Items from a dataset:
—————

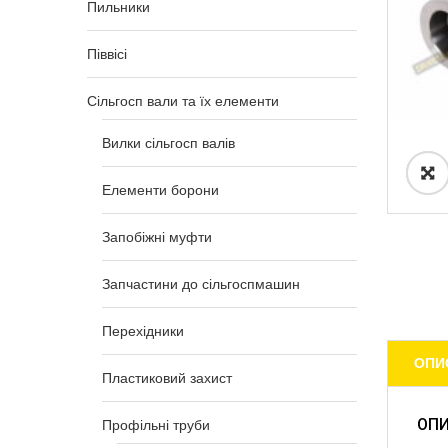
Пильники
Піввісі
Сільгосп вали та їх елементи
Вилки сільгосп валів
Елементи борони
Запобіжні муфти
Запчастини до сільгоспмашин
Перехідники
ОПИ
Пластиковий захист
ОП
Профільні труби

—————

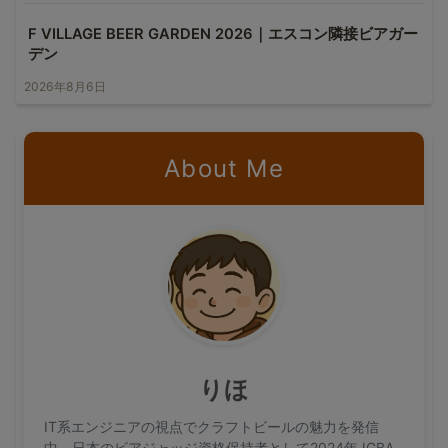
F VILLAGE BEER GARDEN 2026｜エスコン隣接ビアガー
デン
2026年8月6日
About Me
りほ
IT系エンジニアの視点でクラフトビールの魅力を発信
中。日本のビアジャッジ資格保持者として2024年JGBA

—————

Exercise directions: Send back an exact copy of only the lines from the line with "Запчастини до сільгоспмашин" up to and including the line with "Профільні труби" in the data above.

Task answer:
Запчастини до сільгоспмашин
Перехідники
ОПИ
Пластиковий захист
ОП
Профільні труби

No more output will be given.